WTF dude. You mentioned Asia. I love Asians. Asia is vast. There are many countries, not just China bro. I think you need to do these reflections. Im talking about very specific case of Chinese Deepseek devs potentiall lying about the chips. The assumptions and generalizations you are thinking of are crazy.

ayyy@sh.itjust.works · 14 hours ago

And how do your feelings stand up to the fact that independent researchers find the paper to be reproducible?

legolas@fedit.pl · 14 hours ago

Well maybe. Apparntly some folks are already doing that but its not done yet. Let’s wait for the results. If everything is legit we should have not one but plenty of similar and better models in near future. If Chinese did this with 100 chips imagine what can be done with 100000 chips that nvidia can sell to a us company

Viri4thus@feddit.org · 18 hours ago

“China bad”

*sounds legit

Sounds legit is what one hears about FUD spread by alglophone media every time the US oligarchy is caught with their pants down.

Snowden: “US is illegally spying on everyone”

Media: Snowden is Russia spy

*Sounds legit

France: US should not unilaterally invade a country

Media: Iraq is full of WMDs

*Sounds legit

DeepSeek: Guys, distillation and body of experts is a way to save money and energy, here’s a paper on how to do same.

Media: China bad, deepseek must be cheating

*Sounds legit

Deceptichum@quokk.au · 18 hours ago

This is your brain on Chinese/Russian propaganda.

ayyy@sh.itjust.works · 14 hours ago

Can you point out any factual inaccuracies or is it just that your wittew fee-fees got hurt?

ripcord@lemmy.world · 12 hours ago

Ah, cool, a new account to block.

mspencer712@programming.dev · 17 hours ago

I don’t like this.
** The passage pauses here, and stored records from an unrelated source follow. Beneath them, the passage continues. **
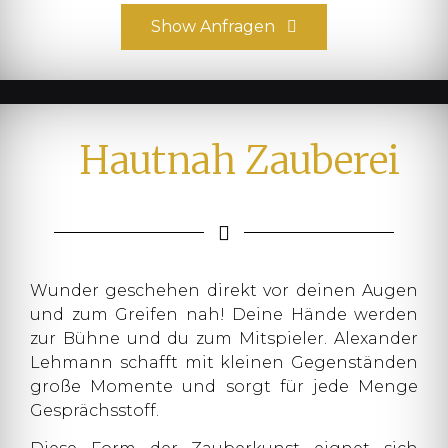
Show Anfragen
Hautnah Zauberei
Wunder geschehen direkt vor deinen Augen
und zum Greifen nah! Deine Hände werden
zur Bühne und du zum Mitspieler. Alexander
Lehmann schafft mit kleinen Gegenständen
große Momente und sorgt für jede Menge
Gesprächsstoff.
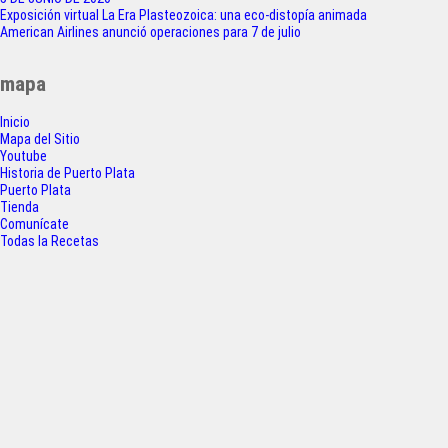
F
T
W
S
Navegación
Exposición virtual La Era Plasteozoica: una eco-distopía animada
a
w
h
h
American Airlines anunció operaciones para 7 de julio
de
c
i
a
a
entradas
mapa
e
t
t
r
Inicio
b
t
s
e
Mapa del Sitio
o
e
A
Youtube
Historia de Puerto Plata
o
r
p
Puerto Plata
Tienda
k
p
Comunícate
Todas la Recetas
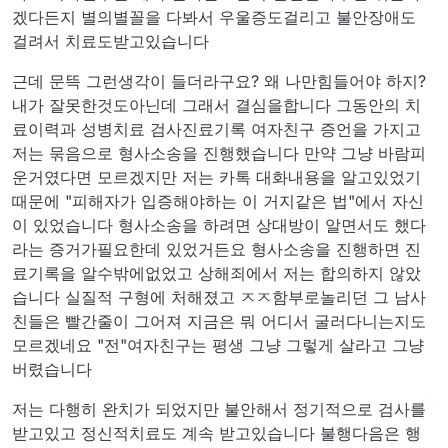
겠다든지 별의별꼴을 다봐서 우울증도걸리고 불안장애도
걸려서 치료도받고있습니다
근데 문뜩 그런생각이 들더라구요? 왜 나만힘들어야 하지?
내가 잘못한것도아닌데 그래서 결심을합니다 그동안의 치
료이력과 성병치료 검사진료기록 여자친구 증언을 가지고
저는 묶음으로 형사소송을 진행했습니다 만약 그냥 바람피
운거였다면 모르겠지만 저는 카톡 대화내용을 알고있었기
때문에 "피해자가 입증해야하는 이 거지같은 법"에서 자신
이 있었습니다 형사소송을 하려면 상대방이 알면서도 했다
라는 증거가필요한데 있었거든요 형사소송을 진행하면 진
료기록을 알수밖에없었고 상해죄에서 저는 합의하지 않았
습니다 실질적 구형에 처해졌고 ㅈㅈ함부로놀리던 그 남사
친들은 빨간줄이 그어져 지금은 뭐 어디서 굴러다니는지도
모르겠네요 "전"여자친구는 평생 그냥 그렇게 살라고 그냥
버렸습니다
저는 다행히 완치가 되었지만 불안해서 정기적으로 검사를
받고있고 정신적치료도 계속 받고있습니다 불행다음은 행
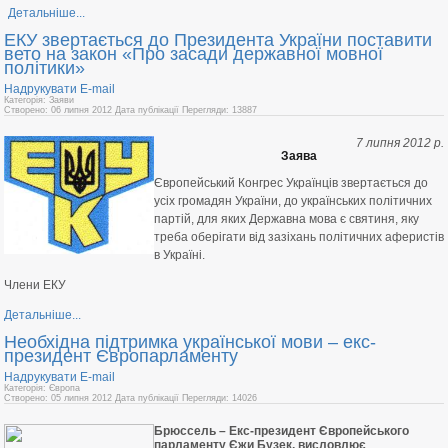
Детальніше...
ЕКУ звертається до Президента України поставити
вето на закон «Про засади державної мовної
політики»
Надрукувати
E-mail
Категорія: Заяви
Створено: 06 липня 2012
Дата публікації
Перегляди: 13887
7 липня 2012 р.
Заява
Європейський Конгрес Українців звертається до
усіх громадян України, до українських політичних
партій, для яких Державна мова є святиня, яку
треба оберігати від зазіхань політичних аферистів
в Україні.
Члени ЕКУ
Детальніше...
Необхідна підтримка української мови – екс-
президент Європарламенту
Надрукувати
E-mail
Категорія: Європа
Створено: 05 липня 2012
Дата публікації
Перегляди: 14026
Б
рюссель – Екс-президент Європейського
парламенту Єжи Бузек, висловлює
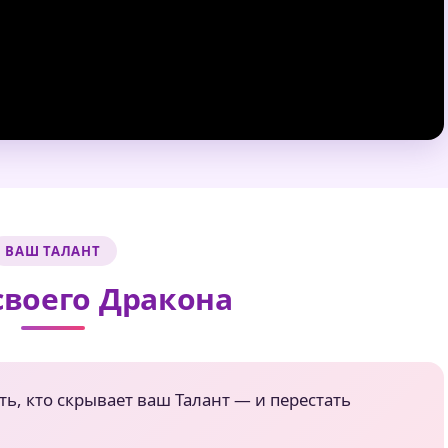
ВАШ ТАЛАНТ
своего Дракона
ь, кто скрывает ваш Талант — и перестать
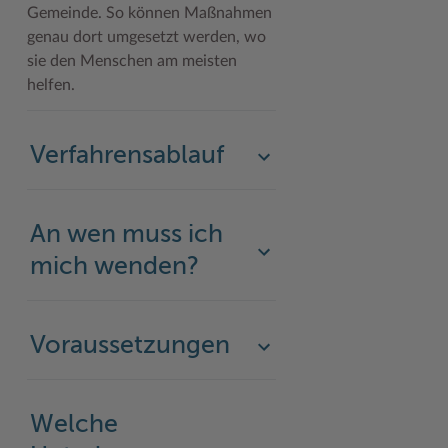
Gemeinde. So können Maßnahmen
genau dort umgesetzt werden, wo
sie den Menschen am meisten
helfen.
Verfahrensablauf
An wen muss ich
mich wenden?
Voraussetzungen
Welche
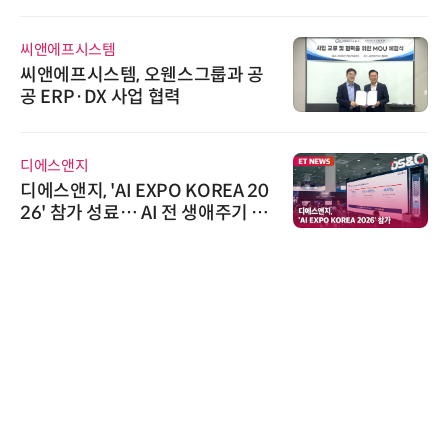
한국태양유전
공
태양유전, '안전·환경 보고서 202
6' 발간…2030년 SBT 수준 온실
가스 감축 추진
로옴세미컨덕터코리아
20
로옴, 발진 출력 4배 높인 2세대 테
 아
라헤르츠파 발진 디바이스 개발
위고페어
위고페어, 서울AI허브 '2026 AI 전
환(AX) 지원사업' 컨소시엄 선정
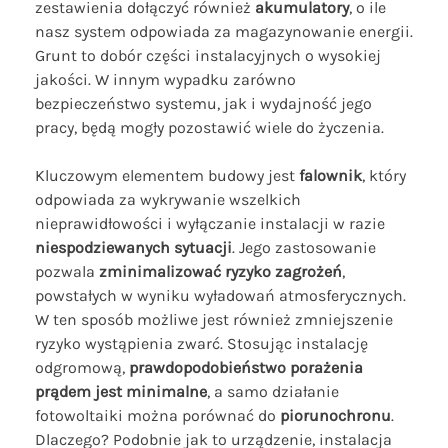
zestawienia dołączyć również
akumulatory
, o ile
nasz system odpowiada za magazynowanie energii.
Grunt to dobór części instalacyjnych o wysokiej
jakości. W innym wypadku zarówno
bezpieczeństwo systemu, jak i wydajność jego
pracy, będą mogły pozostawić wiele do życzenia.
Kluczowym elementem budowy jest
falownik
, który
odpowiada za wykrywanie wszelkich
nieprawidłowości i wyłączanie instalacji w razie
niespodziewanych sytuacji
. Jego zastosowanie
pozwala
zminimalizować ryzyko zagrożeń
,
powstałych w wyniku wyładowań atmosferycznych.
W ten sposób możliwe jest również zmniejszenie
ryzyko wystąpienia zwarć. Stosując instalację
odgromową,
prawdopodobieństwo porażenia
prądem jest minimalne
, a samo działanie
fotowoltaiki można porównać do
piorunochronu
.
Dlaczego? Podobnie jak to urządzenie, instalacja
Everything you’re saying is true, but this argument isn’t persuasive, it’s dehumanizing. Making people feel bad for disagreeing doesn’t convince them to stop disagreeing.

A more enlightened perspective might be “this might be true or it might not be, so I’m keeping an open mind and waiting for more evidence to arrive in the future.”

SadSadSatellite @lemmy.dbzer0.com · 16 hours ago

Not the original commenter, but what theirs saying stands true. The issue of “sounds legit” is the main driving force in misinformation right now.

The only way to combat it is to truly gain the knowledge yourself. Accepting things at face value has lead to massive disagreements on objective information, and allowed anti science mindsets to flourish.

Podcasts are the medium that I give the most blame to. Just because someone has a camera and a microphone, viewers believe them to be an authority on a subject, and pairing this with the “sounds Legit” mindset has set back critical thinking skills for an entire population.